Sales of Large Pickups in the US rose by 6% in Q2 2016 to 561,915 vehicles, after showing a 5% increase in Q1. This is one of the most important segments for the Detroit-3, with these kinds of volumes and the huge profit margins they earn on this type of vehicle. It’s a cut-throat market and the vehicles are marketed with their toughness, towing and hauling capacities and masculinity. However, with fuel economy becoming ever more important in this segment as well, Ford switched to an all-aluminum body for its thirteenth generation F-150, launched last year. And in Q2, its main rival Chevrolet first took a stab at Ford, showing TV ads where a load of concrete blocks and the corner of a toolbox are dumped into the F-150’s bed, gashing it, while the same actions in the Silverado’s steel bed result in nothing more but dings and scratches. Unfortunately for GM, the ads didn’t work as desired, with the Ford gaining 16% and the Silverado losing 3% of its volume.
Sales of Large Pickups in the US rose by 5% in Q1 2016 to 508,392 vehicles, which seems like a lot but is in fact 18% lower then the quarterly sales record for the segment over the past ten years (622,244, in Q3 2006). With all models in the segment being relatively fresh, with the exception of the aging Toyota Tundra, one can reasonably expect growth to continue in the coming quarters, at least until gas prices rise and customers start switching to smaller pickups.
Sales of Large Pick-up trucks in the US were up 5.2% in 2015 to 2,187,703 units, and 35.6% of those sales were the best selling vehicle in the US for 35 years running: the Ford F-series. However, as the F-series suffered from slow summer sales due to the change-over to the new, aluminum-bodied generation, the Chevrolet Silverado and GMC Sierra duo combined outsell their main rival for the first time since 2009. The two GM trucks are the only ones to gain share in the segment. Still, a 4% increase to over 780,000 Ford pick-up trucks is the highest volume for the nameplate since 2006, but a long way from the almost 940,000 sales in 2004.
The Large Pick-up segment grew by 8% in the third quarter of the year, and 5% in the first three quarters of 2015.
Sales of cars in September 2015 were up by a whopping 16% compared to September 2014, an incredible rise given that they only grew by 4% between the first half of 2014 and 2015. Since sales in the US are cyclical by calendar year it’s hard to imagine this growth is driven by any particular effort on behalf of the manufacturers to move more metal off the forecourts.

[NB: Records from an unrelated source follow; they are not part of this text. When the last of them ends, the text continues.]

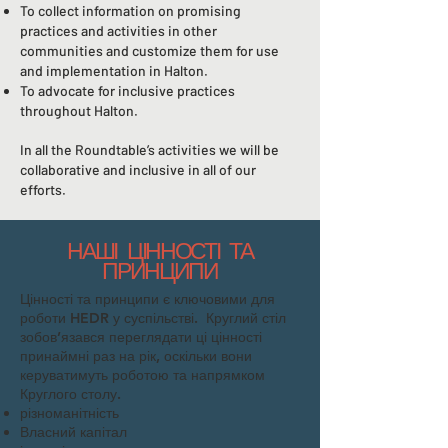
To collect information on promising
practices and activities in other
communities and customize them for use
and implementation in Halton.
To advocate for inclusive practices
throughout Halton.
In all the Roundtable’s activities we will be
collaborative and inclusive in all of our
efforts.
НАШІ ЦІННОСТІ ТА
ПРИНЦИПИ
Цінності та принципи є ключовими для
роботи HEDR у суспільстві. Круглий стіл
зобов’язався переглядати ці цінності
принаймні раз на рік, оскільки вони
керуватимуть роботою та напрямком
Круглого столу.
різноманітність
Власний капітал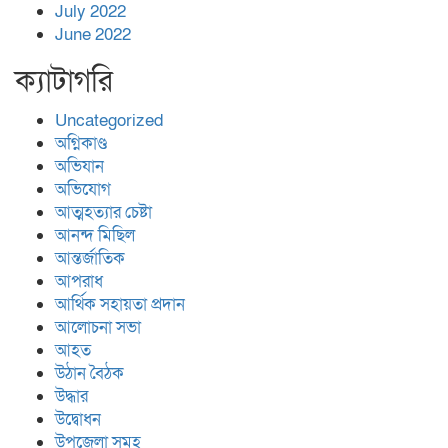
July 2022
June 2022
ক্যাটাগরি
Uncategorized
অগ্নিকাণ্ড
অভিযান
অভিযোগ
আত্মহত্যার চেষ্টা
আনন্দ মিছিল
আন্তর্জাতিক
আপরাধ
আর্থিক সহায়তা প্রদান
আলোচনা সভা
আহত
উঠান বৈঠক
উদ্ধার
উদ্বোধন
উপজেলা সমূহ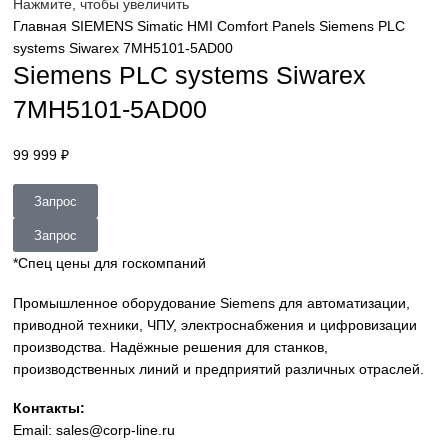
sales@corp-line.ru
Нажмите, чтобы увеличить
Главная
SIEMENS
Simatic HMI
Comfort Panels
Siemens P
systems Siwarex 7MH5101-5AD00
Siemens PLC systems Siwarex
7MH5101-5AD00
99 999
₽
Запрос
Запрос
*Спец цены для госкомпаний
Промышленное оборудование Siemens для автоматизац
приводной техники, ЧПУ, электроснабжения и цифровиз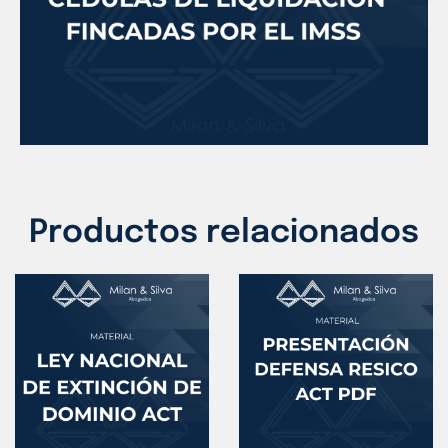
Productos relacionados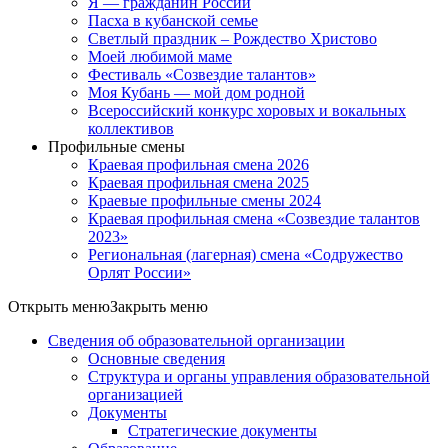
Я — гражданин России
Пасха в кубанской семье
Светлый праздник – Рождество Христово
Моей любимой маме
Фестиваль «Созвездие талантов»
Моя Кубань — мой дом родной
Всероссийский конкурс хоровых и вокальных
коллективов
Профильные смены
Краевая профильная смена 2026
Краевая профильная смена 2025
Краевые профильные смены 2024
Краевая профильная смена «Созвездие талантов
2023»
Региональная (лагерная) смена «Содружество
Орлят России»
Открыть меню
Закрыть меню
Сведения об образовательной организации
Основные сведения
Структура и органы управления образовательной
организацией
Документы
Стратегические документы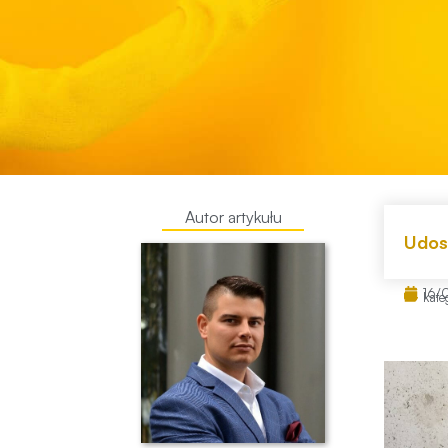
Autor artykułu
Udost
16/
kate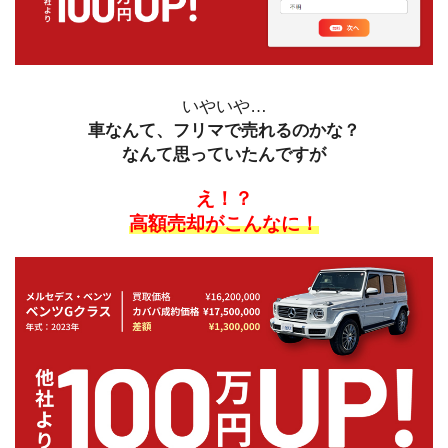
いやいや…
車なんて、フリマで売れるのかな？
なんて思っていたんですが
え！？
高額売却がこんなに！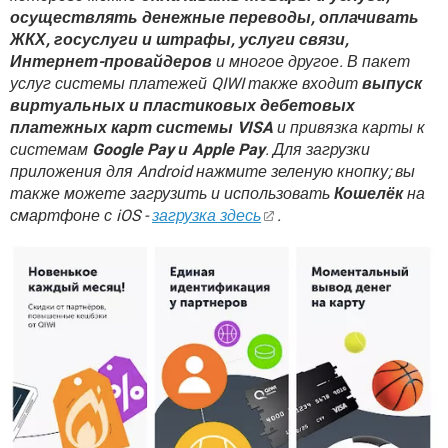
ВИДЕО
GOOGLE
осуществлять денежные переводы, оплачивать
ЖКХ, госуслуги и штрафы, услуги связи,
YANDEX
Интернет-провайдеров
и многое другое. В пакет
услуг системы платежей QIWI также входит
выпуск
виртуальных и пластиковых дебетовых
платежных карт системы VISA
и привязка карты к
системам
Google Pay и Apple Pay
. Для загрузки
приложения для Android нажмите зеленую кнопку; вы
также можете загрузить и использовать
Кошелёк
на
смартфоне с iOS -
загрузка здесь
.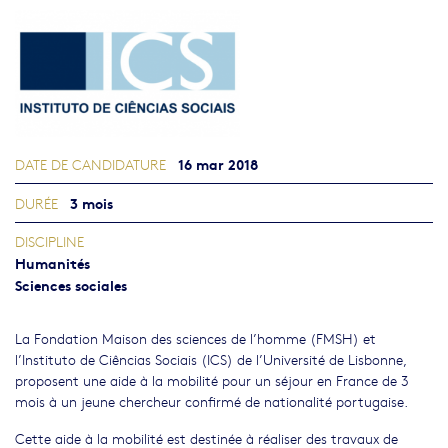
16 mar 2018
DATE DE CANDIDATURE
3 mois
DURÉE
DISCIPLINE
Humanités
Sciences sociales
La Fondation Maison des sciences de l’homme (FMSH) et
l’Instituto de Ciências Sociais (ICS) de l’Université de Lisbonne,
proposent une aide à la mobilité pour un séjour en France de 3
mois à un jeune chercheur confirmé de nationalité portugaise.
Cette aide à la mobilité est destinée à réaliser des travaux de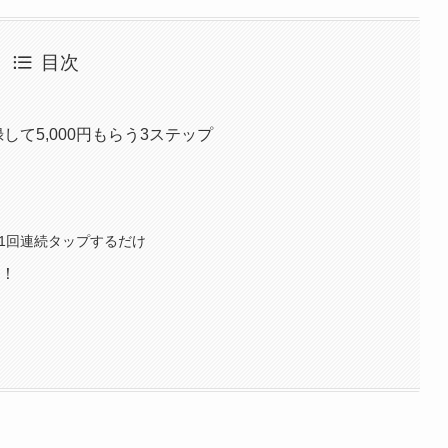
目次
登録して5,000円もらう3ステップ
1回連続タップするだけ
る！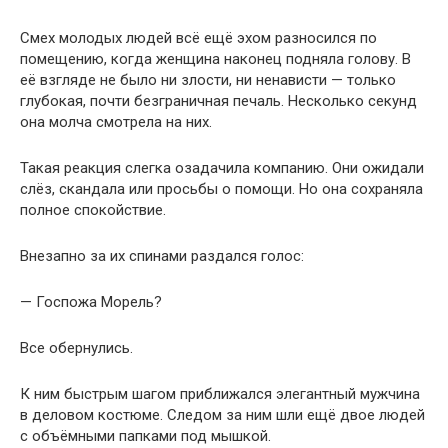
Смех молодых людей всё ещё эхом разносился по
помещению, когда женщина наконец подняла голову. В
её взгляде не было ни злости, ни ненависти — только
глубокая, почти безграничная печаль. Несколько секунд
она молча смотрела на них.
Такая реакция слегка озадачила компанию. Они ожидали
слёз, скандала или просьбы о помощи. Но она сохраняла
полное спокойствие.
Внезапно за их спинами раздался голос:
— Госпожа Морель?
Все обернулись.
К ним быстрым шагом приближался элегантный мужчина
в деловом костюме. Следом за ним шли ещё двое людей
с объёмными папками под мышкой.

Rather, it’s probably a result of continually improving economic conditions, low gas price and, possibly more than most, people wanting to take advantage of low lease rates before the Federal Reserve Board raises interest rates later this year.
The question on everyone’s mind must be “how much was VW hurt by Dieselgate”? The answer is that it does not seem to have been hurt badly at all, with sales actually growing by 1%. Sure, that’s much worse than the market on average, but it’s not like VW was gaining sales before the scandal hit anyway. The fact is it may take time for the sales figures to fully reflect the extent of the damage – October will give us a better look.